The Jaguar XJR-14 was a sports-prototype racing car introduced for the 1991 World Sportscar Championship season.
The 1991 season marked the introduction of the FIA’s new, and controversial, 3.5 Litre Formula which replaced the highly successful Group C category that had been used in the World Sportscar Championship since 1982. However, due to a small number of entries in the new 3.5 litre formula heavily penalised Group C cars were allowed participate in the newly created C2 category for the 1991 season but Jaguar participated in the new formula.
To comply with the new regulations Jaguar produced an all-new car, the XJR-14. It was designed by John Piper under the design direction of Ross Brawn and was built by Tom Walkinshaw Racing (TWR). In the past, TWR's Jaguars had been designed under the direction of Tony Southgate, while Brawn worked with a large design staff (12 according to John Piper); a paradigm shift (albeit small) in its own right and reflective of Brawn's Formula One background.
The primary feature of the new regulations centred around 3.5 litre naturally-aspirated engines. Although the XJR-14's predecessor, the XJR-11, used a twin turbo charged 3.5 litre engine derived from the Metro 6R4-derived JV6 engine, in order to comply with the new rules the two turbochargers would need to be removed. Naturally this wasn't a realistic option, nor was it ever considered, given the design compromises of not using a bespoke engine.

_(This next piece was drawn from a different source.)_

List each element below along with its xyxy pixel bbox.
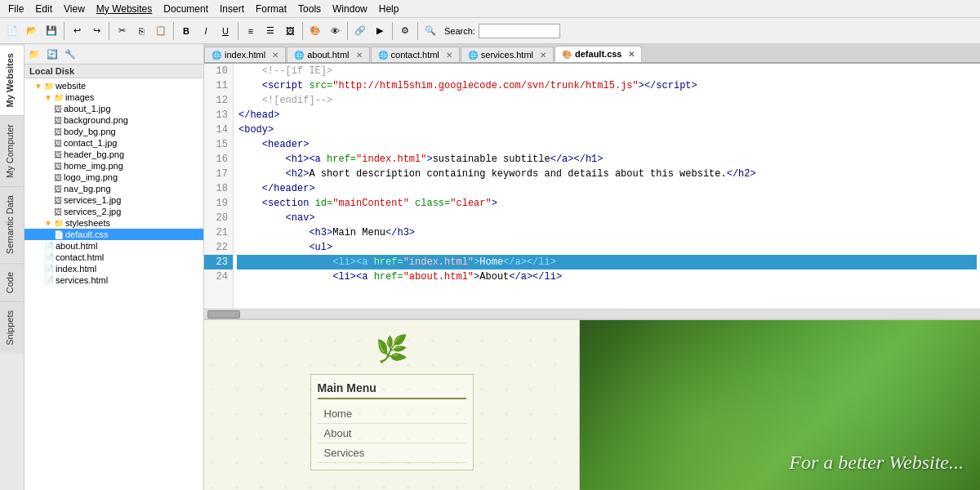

But given the Jaguar-Ford connection, it was a decided to utilise the 3.5 litre Ford HB V8 Formula One powerplant. Most notably used by the Benetton Formula One team, but now badged as a Jaguar, the Ford HB was detuned to about 11,500 rpm (compared to about 13,000 rpm) and aimed to produce slightly less power (about 650 bhp (485 kW) vs. around 700 bhp) with aims at enhanced reliability.

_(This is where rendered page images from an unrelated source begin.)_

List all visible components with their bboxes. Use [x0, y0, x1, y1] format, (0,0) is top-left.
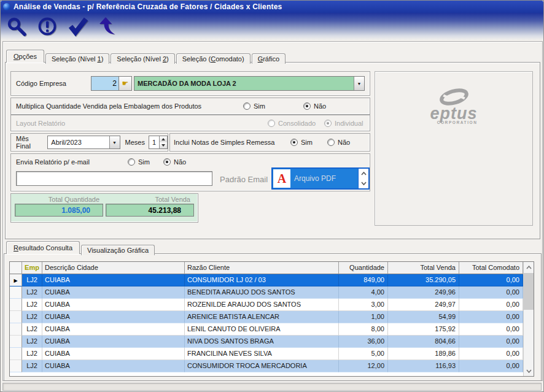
row-indicator [10, 286, 22, 299]
tab-selecao-comodato[interactable]: Seleção (Comodato) [176, 53, 251, 64]
cell: CUIABA [42, 286, 185, 299]
header-quantidade[interactable]: Quantidade [339, 262, 388, 274]
tab-selecao-nivel2[interactable]: Seleção (Nível 2) [111, 53, 174, 64]
scrollbar-thumb[interactable] [524, 273, 534, 310]
table-row[interactable]: LJ2CUIABABENEDITA ARAUJO DOS SANTOS4,002… [10, 286, 523, 299]
lookup-button[interactable]: ☛ [119, 76, 132, 91]
radio-multiplica-sim[interactable] [243, 102, 251, 110]
cell: CUIABA [42, 336, 185, 348]
cell: LJ2 [22, 360, 42, 372]
chevron-down-icon[interactable] [354, 77, 364, 90]
return-arrow-icon [98, 16, 119, 37]
cell: BENEDITA ARAUJO DOS SANTOS [185, 286, 339, 299]
cell: 35.290,05 [388, 274, 459, 286]
scroll-down-button[interactable] [524, 366, 534, 376]
multiplica-label: Multiplica Quantidade Vendida pela Embal… [11, 102, 243, 110]
exit-button[interactable] [96, 15, 121, 38]
info-button[interactable] [35, 15, 60, 38]
cell: LJ2 [22, 311, 42, 323]
status-bar [2, 383, 542, 391]
row-indicator [10, 360, 22, 372]
total-venda-value: 45.213,88 [106, 204, 194, 217]
cell: 849,00 [339, 274, 388, 286]
chevron-down-icon[interactable] [109, 136, 120, 148]
cell: LJ2 [22, 323, 42, 336]
confirm-button[interactable] [66, 15, 90, 38]
cell: 804,66 [388, 336, 459, 348]
totals-panel: Total Quantidade Total Venda 1.085,00 45… [10, 193, 198, 223]
search-icon [6, 16, 27, 37]
table-row[interactable]: LJ2CUIABACONSUMIDOR TROCA MERCADORIA12,0… [10, 360, 523, 372]
empresa-select[interactable]: MERCADÃO DA MODA LOJA 2 [134, 76, 365, 91]
tab-selecao-nivel1[interactable]: Seleção (Nível 1) [45, 53, 109, 64]
inclui-notas-row: Inclui Notas de Simples Remessa Sim Não [169, 133, 370, 152]
check-icon [67, 16, 89, 37]
codigo-empresa-label: Código Empresa [11, 80, 66, 87]
table-row[interactable]: LJ2CUIABACONSUMIDOR LJ 02 / 03849,0035.2… [10, 274, 523, 286]
radio-inclui-sim[interactable] [290, 139, 298, 146]
codigo-empresa-input[interactable] [91, 76, 119, 91]
window-title: Análise de Vendas - p/ Referência Cruzad… [14, 2, 282, 11]
cell: 0,00 [459, 299, 523, 311]
bottom-tabstrip: Resultado Consulta Visualização Gráfica [6, 242, 156, 254]
toolbar [1, 13, 543, 40]
radio-layout-individual [324, 120, 332, 127]
cell: 175,92 [388, 323, 459, 336]
padrao-email-label: Padrão Email [220, 175, 268, 184]
table-row[interactable]: LJ2CUIABAFRANCILINA NEVES SILVA5,00189,8… [10, 348, 523, 360]
codigo-empresa-row: Código Empresa ☛ MERCADÃO DA MODA LOJA 2 [10, 71, 370, 96]
cell: 12,00 [339, 360, 388, 372]
radio-inclui-nao[interactable] [327, 139, 335, 146]
tab-resultado-consulta[interactable]: Resultado Consulta [6, 241, 80, 254]
header-total-venda[interactable]: Total Venda [388, 262, 459, 274]
spin-down-icon[interactable] [160, 142, 167, 148]
chevron-down-icon [361, 182, 367, 185]
table-row[interactable]: LJ2CUIABANIVA DOS SANTOS BRAGA36,00804,6… [10, 336, 523, 348]
radio-envia-nao[interactable] [163, 158, 171, 166]
grid-body: LJ2CUIABACONSUMIDOR LJ 02 / 03849,0035.2… [10, 274, 523, 372]
cell: 0,00 [459, 311, 523, 323]
cell: LJ2 [22, 274, 42, 286]
header-razao-cliente[interactable]: Razão Cliente [185, 262, 339, 274]
results-grid: Emp Descrição Cidade Razão Cliente Quant… [9, 261, 534, 377]
header-descricao-cidade[interactable]: Descrição Cidade [42, 262, 185, 274]
header-emp[interactable]: Emp [22, 262, 42, 274]
cell: ROZENILDE ARAUJO DOS SANTOS [185, 299, 339, 311]
header-total-comodato[interactable]: Total Comodato [459, 262, 523, 274]
logo-subtitle: CORPORATION [430, 120, 477, 125]
app-icon [3, 3, 10, 10]
table-row[interactable]: LJ2CUIABAARENICE BATISTA ALENCAR1,0054,9… [10, 311, 523, 323]
tab-visualizacao-grafica[interactable]: Visualização Gráfica [81, 245, 155, 255]
tab-grafico[interactable]: Gráfico [252, 53, 286, 64]
tab-opcoes[interactable]: Opções [6, 50, 44, 63]
results-page: Emp Descrição Cidade Razão Cliente Quant… [4, 253, 542, 381]
eptus-swirl-icon [435, 88, 472, 106]
total-venda-label: Total Venda [106, 196, 194, 203]
total-quantidade-label: Total Quantidade [15, 196, 103, 203]
cell: LJ2 [22, 286, 42, 299]
vertical-scrollbar[interactable] [523, 262, 534, 376]
radio-envia-sim[interactable] [128, 158, 135, 166]
meses-stepper[interactable]: 1 [149, 136, 168, 149]
mes-final-select[interactable]: Abril/2023 [47, 136, 120, 149]
cell: 0,00 [459, 274, 523, 286]
spin-up-icon[interactable] [160, 136, 167, 142]
radio-multiplica-nao[interactable] [303, 102, 311, 110]
pdf-spinner[interactable] [358, 169, 368, 188]
email-row: Envia Relatório p/ e-mail Sim Não Padrão… [10, 153, 370, 191]
row-indicator [10, 311, 22, 323]
cell: CONSUMIDOR TROCA MERCADORIA [185, 360, 339, 372]
top-tabstrip: Opções Seleção (Nível 1) Seleção (Nível … [6, 50, 287, 63]
cell: 1,00 [339, 311, 388, 323]
cell: 116,93 [388, 360, 459, 372]
logo-panel: eptus CORPORATION [375, 71, 533, 226]
pdf-format-select[interactable]: A Arquivo PDF [271, 167, 370, 190]
table-row[interactable]: LJ2CUIABAROZENILDE ARAUJO DOS SANTOS3,00… [10, 299, 523, 311]
chevron-up-icon [526, 266, 532, 269]
scroll-up-button[interactable] [524, 262, 534, 272]
email-input[interactable] [16, 171, 212, 186]
total-quantidade-value: 1.085,00 [15, 204, 103, 217]
search-button[interactable] [4, 15, 29, 38]
mes-final-value: Abril/2023 [48, 139, 109, 146]
table-row[interactable]: LJ2CUIABALENIL CANUTO DE OLIVEIRA8,00175… [10, 323, 523, 336]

The abandonment of the Group C fuel consumption regulations meant a change in aerodynamic design philosophy. Coupled that with vastly different packaging requirements for a small, light, normally aspirated engine meant that concerns over drag became a secondary requirement to downforce. The overall effect of the new design meant that typically the XJR-14 was as fast as most of the Formula One cars around circuits used by the Grand Prix fraternity, but it was still at least 2 to 3 seconds slower per lap against the top F1 cars from Williams-Renault and/or McLaren-Honda. The lower kerb weight of 750 kg (1653 lb) and higher downforce levels meant that the XJR-14 was a lot faster in corners compared to the previous Group C front runners.
In the early part of the 1991 World Sportscar Championship season the XJR-14 was in a league of its own, totally outclassing its rivals and in particular the Peugeot 905 and Mercedes-Benz C291. Only the opening race went Peugeot's way, but that was seen more as a result of luck than the 905's competitiveness. The fact that Jaguar already had race proven engine certainly helped the team’s cause but the rest of the car was so much more superior than its rivals.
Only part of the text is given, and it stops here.